I wrote a sample code to generate the real problem I am facing in my project. I am using an LSTM in tensorflow to model some time series data. Input dimensions are (10, 100, 1)
, that is, 10 instances, 100 time steps, and number of features is 1. The output is of the same shape.
What I want to achieve after training the model is to study the influence of each of the inputs to each output at each particular time step. In other words, I would like to see which input variables affect my output the most (or which input has the most influence on the output/maybe large gradient) at each time step. Here is the code for this problem:
tf.keras.backend.clear_session()
tf.random.set_seed(42)
model_input = tf.data.Dataset.from_tensor_slices(np.random.normal(size=(10, 100, 1)))
model_input = model_input.batch(10)
model_output = tf.data.Dataset.from_tensor_slices(np.random.normal(size=(10, 100, 1)))
model_output = model_output.batch(10)
my_dataset = tf.data.Dataset.zip((model_input, model_output))
m_inputs = tf.keras.Input(shape=(None, 1))
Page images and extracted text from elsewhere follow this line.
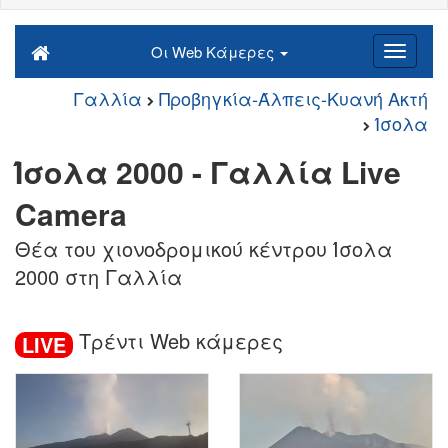
Οι Web Κάμερες
Γαλλία
Προβηγκία-Άλπεις-Κυανή Ακτή
Ίσολα
Ίσολα 2000 - Γαλλία Live
Camera
Θέα του χιονοδρομικού κέντρου Ίσολα
2000 στη Γαλλία
Τρέντι Web κάμερες
LIVE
lstm_outputs = tf.keras.layers.LSTM(32, return_sequences=True)(m_inputs)
m_outputs = tf.keras.layers.TimeDistributed(tf.keras.layers.Dense(1))(lstm_outputs)
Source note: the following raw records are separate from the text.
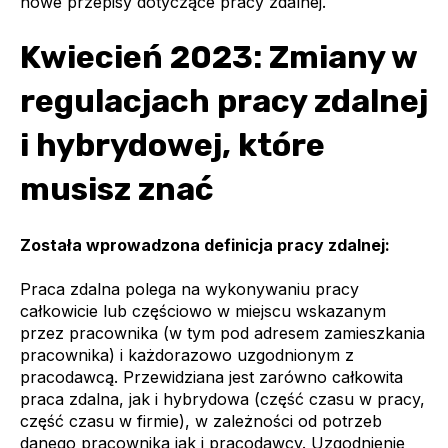
nowe przepisy dotyczące pracy zdalnej.
Kwiecień 2023: Zmiany w
regulacjach pracy zdalnej
i hybrydowej, które
musisz znać
Została wprowadzona definicja pracy zdalnej:
Praca zdalna polega na wykonywaniu pracy
całkowicie lub częściowo w miejscu wskazanym
przez pracownika (w tym pod adresem zamieszkania
pracownika) i każdorazowo uzgodnionym z
pracodawcą. Przewidziana jest zarówno całkowita
praca zdalna, jak i hybrydowa (część czasu w pracy,
część czasu w firmie), w zależności od potrzeb
danego pracownika jak i pracodawcy. Uzgodnienie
my_model = tf.keras.Model(m_inputs, m_outputs, name="my_model")
my_optimizer=tf.keras.optimizers.Adam(learning_rate=0.001)
my_loss_fn = tf.keras.losses.MeanSquaredError()
my_epochs = 3
for epoch in range(my_epochs):
for step, (x_batch_tr, y_batch_tr) in enumerate(my_dataset):
x += 1
# open a gradient tape to record the operations run during the forward pass, which enables autodifferentiation
with tf.GradientTape() as tape:
# Run the forward pass of the layer
logits = my_model(x_batch_tr, training=True)
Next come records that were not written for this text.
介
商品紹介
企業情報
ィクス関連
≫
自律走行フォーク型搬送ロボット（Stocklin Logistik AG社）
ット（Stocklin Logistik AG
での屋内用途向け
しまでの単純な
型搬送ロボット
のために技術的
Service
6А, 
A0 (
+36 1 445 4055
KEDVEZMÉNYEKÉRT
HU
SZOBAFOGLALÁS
# compute the loss value for this mismatch
loss_value = my_loss_fn(y_batch_tr, logits)
# use the gradient tape to automatically retrieve the gradients of the trainable variables with respect to the loss.
grads = tape.gradient(loss_value, my_model.trainable_weights)
# Run one step of gradient descent by updating the value of the variables to minimize the loss.
my_optimizer.apply_gradients(zip(grads, my_model.trainable_weights))
print(f"Step {step}, loss: {loss_value}")
print("\n\nCalculate gradient of ouptuts w.r.t inputs\n\n")
for step, (x_batch_tr, y_batch_tr) in enumerate(my_dataset):
# open a gradient tape to record the operations run during the forward pass, which enables autodifferentiation
with tf.GradientTape() as tape:
tape.watch(x_batch_tr)
# Run the forward pass of the layer
logits = my_model(x_batch_tr, training=True)
#tape.watch(logits[:, 10, :]) # this didn't help
# compute the loss value for this mismatch
loss_value = my_loss_fn(y_batch_tr, logits)
# use the gradient tape to automatically retrieve the gradients of the trainable variables with respect to the loss.
# grads = tape.gradient(logits, x_batch_tr) # This works
# print(grads.numpy().shape) # This works
grads = tape.gradient(logits[:, 10, :], x_batch_tr)
print(grads)
In other words, I would like to pay attention to the inputs that affect my output the most (at each particular time step).
To me grads = tape.gradient(logits, x_batch_tr)
won't do the job cuz this will add the gradients from all outputs w.r.t each inputs.
However, the gradients are always None.
Any help is much appreciated!
You can use tf.GradientTape.batch_jacobian
to get precisely that information:
grads = tape.batch_jacobian(logits, x_batch_tr)
print(grads.shape)
# (10, 100, 1, 100, 1)
Here, grads[i, t1, f1, t2, f2]
gives you, for the example i
, the gradient of output feature f1
at time t1
with respect to input feature f2
at time t2
. If, as in your case, you only have one feature, you can just say that grads[i, t1, 0, t2, 0]
gives you the gradient of t1
with respect to t2
. Conveniently, you can also aggregate different axes or slices of this result to get aggregated gradients. For example, tf.reduce_sum(grads[:, :, :, :10], axis=3)
would give you the gradient of each output time step with respect to the first ten input time steps.
About getting None
gradients in your example, I think it is because you are doing the slicing operation outside of the gradient tape context, so the gradient tracking is lost.